Albany, NY - April 5, 2017 - Congressman Lee Zeldin (R, NY-1), member of the House Financial Services Committee, spoke on the House floor today in support of the Encouraging Employee Ownership Act of 2017 (H.R. 1343), introduced by Congressman Randy Hultgren (R, IL-14). This legislation would reform the outdated Security and Exchange Commission (SEC) Rule 701, which imposes a slew of complicated regulations on small businesses, especially newly formed start-ups. Reform of this rule would encourage small businesses to grow and expand, creating jobs and growing the economy, and give employees the opportunity for ownership through equity in the businesses they are working for. The Encouraging Employee Ownership Act passed the House today by a vote of 331 to 87.
SEC Rule 701 exempts companies below a $5 million threshold to offer securities as part of employees’ compensation without having to comply with federal securities registration requirements. Companies over the threshold must provide additional disclosure, creating a significant obstacle for companies that want to compensate their employees through equity or other securities such as stocks. However, this rule has not been adjusted since 1999. If the disclosure threshold had been adjusted for inflation, it would be almost $7.5 million today.

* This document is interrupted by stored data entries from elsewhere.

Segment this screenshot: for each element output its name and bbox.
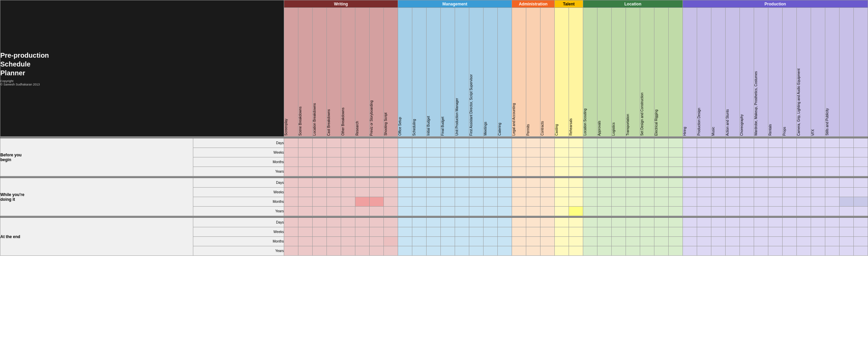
dc-ww-20[interactable] [555,188,569,197]
dc-bw-29[interactable] [683,148,697,157]
dc-bw-24[interactable] [612,148,626,157]
dc-ey-18[interactable] [526,246,540,256]
dc-bm-9[interactable] [398,157,412,167]
dc-by-14[interactable] [469,167,484,176]
dc-ed-5[interactable] [341,218,355,227]
dc-em-10[interactable] [412,237,427,246]
dc-wm-8[interactable] [384,197,398,207]
dc-ed-3[interactable] [313,218,327,227]
dc-em-25[interactable] [626,237,640,246]
dc-ww-32[interactable] [726,188,740,197]
dc-wd-29[interactable] [683,178,697,188]
dc-wd-27[interactable] [654,178,669,188]
dc-wm-12[interactable] [441,197,455,207]
dc-ey-31[interactable] [711,246,726,256]
dc-bm-41[interactable] [854,157,868,167]
dc-ed-30[interactable] [697,218,711,227]
dc-ww-23[interactable] [597,188,612,197]
dc-ey-32[interactable] [726,246,740,256]
dc-wd-15[interactable] [484,178,498,188]
dc-ed-35[interactable] [768,218,783,227]
dc-wd-18[interactable] [526,178,540,188]
dc-by-33[interactable] [740,167,754,176]
dc-ed-34[interactable] [754,218,768,227]
dc-bm-37[interactable] [797,157,811,167]
dc-bw-20[interactable] [555,148,569,157]
dc-ww-3[interactable] [313,188,327,197]
dc-wy-8[interactable] [384,207,398,216]
dc-by-31[interactable] [711,167,726,176]
dc-bm-20[interactable] [555,157,569,167]
dc-bm-10[interactable] [412,157,427,167]
dc-ew-15[interactable] [484,227,498,237]
dc-bw-3[interactable] [313,148,327,157]
dc-bw-30[interactable] [697,148,711,157]
dc-em-17[interactable] [512,237,526,246]
dc-by-30[interactable] [697,167,711,176]
dc-ed-24[interactable] [612,218,626,227]
dc-bm-7[interactable] [370,157,384,167]
dc-ed-41[interactable] [854,218,868,227]
dc-ey-25[interactable] [626,246,640,256]
dc-ew-20[interactable] [555,227,569,237]
dc-ww-33[interactable] [740,188,754,197]
dc-by-27[interactable] [654,167,669,176]
dc-wy-27[interactable] [654,207,669,216]
dc-ed-33[interactable] [740,218,754,227]
dc-ey-14[interactable] [469,246,484,256]
dc-bm-39[interactable] [825,157,840,167]
dc-before-days-35[interactable] [768,138,783,148]
dc-ww-5[interactable] [341,188,355,197]
dc-em-3[interactable] [313,237,327,246]
dc-before-days-1[interactable] [284,138,298,148]
dc-wm-6[interactable] [355,197,370,207]
dc-wm-32[interactable] [726,197,740,207]
dc-bw-6[interactable] [355,148,370,157]
dc-ww-24[interactable] [612,188,626,197]
dc-wd-4[interactable] [327,178,341,188]
dc-ey-1[interactable] [284,246,298,256]
dc-before-days-31[interactable] [711,138,726,148]
dc-before-days-27[interactable] [654,138,669,148]
dc-bw-14[interactable] [469,148,484,157]
dc-ed-40[interactable] [840,218,854,227]
dc-ey-6[interactable] [355,246,370,256]
dc-bm-24[interactable] [612,157,626,167]
dc-ww-12[interactable] [441,188,455,197]
dc-ww-9[interactable] [398,188,412,197]
dc-ww-29[interactable] [683,188,697,197]
dc-wm-21[interactable] [569,197,583,207]
dc-wy-14[interactable] [469,207,484,216]
dc-bw-25[interactable] [626,148,640,157]
dc-wy-29[interactable] [683,207,697,216]
dc-wm-31[interactable] [711,197,726,207]
dc-ew-8[interactable] [384,227,398,237]
dc-wd-31[interactable] [711,178,726,188]
dc-bw-2[interactable] [298,148,313,157]
dc-before-days-39[interactable] [825,138,840,148]
dc-em-31[interactable] [711,237,726,246]
dc-before-days-33[interactable] [740,138,754,148]
dc-ew-34[interactable] [754,227,768,237]
dc-wd-20[interactable] [555,178,569,188]
dc-by-2[interactable] [298,167,313,176]
dc-ww-21[interactable] [569,188,583,197]
dc-ey-34[interactable] [754,246,768,256]
dc-wd-41[interactable] [854,178,868,188]
dc-wy-9[interactable] [398,207,412,216]
dc-em-4[interactable] [327,237,341,246]
dc-ed-23[interactable] [597,218,612,227]
dc-ey-28[interactable] [669,246,683,256]
dc-ww-16[interactable] [498,188,512,197]
dc-ed-27[interactable] [654,218,669,227]
dc-bw-22[interactable] [583,148,597,157]
dc-ew-13[interactable] [455,227,469,237]
dc-bw-26[interactable] [640,148,654,157]
dc-ed-18[interactable] [526,218,540,227]
dc-em-38[interactable] [811,237,825,246]
dc-ed-14[interactable] [469,218,484,227]
dc-wy-25[interactable] [626,207,640,216]
dc-bw-28[interactable] [669,148,683,157]
dc-bw-33[interactable] [740,148,754,157]
dc-by-39[interactable] [825,167,840,176]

By raising the threshold, more small businesses would be able to offer these incentives to their employees, and more employees would have an increased investment in the business that they work for.
Congressman Zeldin said, “The Encouraging Employee Ownership Act of 2017 is bipartisan legislation that will help small businesses grow and expand, encouraging job creation and economic growth, by allowing companies to retain their employees through incentives. By reforming the outdated rule, we can remove outdated barriers to capital formation and job creation imposed on small businesses and start-ups that are driving America’s innovation economy. On Long Island and nationwide, entrepreneurs who have the next great invention or idea are struggling to gain access to capital. By regulating small start-up ventures as if they are large publically traded companies, the SEC is imposing an unnecessary mound of paperwork on start-ups. Start-up ventures can reward hardworking employees by giving them direct ownership while the business continues to grow by offering their employees a stake in the company through equity and other forms of deferred compensation. The Security and Exchange Commission (SEC) rule governing these compensation plans haven’t been updated since 1999. Instead of keeping in place burdensome compliance and reporting requirements, we should be encouraging businesses and entrepreneurs to expand and create more good paying private sector jobs. We see the insidious effect of this ‘compliance tax’ placing a drain on our economy because it diverts the resources and human capital of entrepreneurs away from expansion and job creation. This Congress, we have an opportunity through bipartisan reforms like this legislation to reverse that troubling trend, by removing the regulatory burdens that harm the economy, consumers, and prospects for job growth."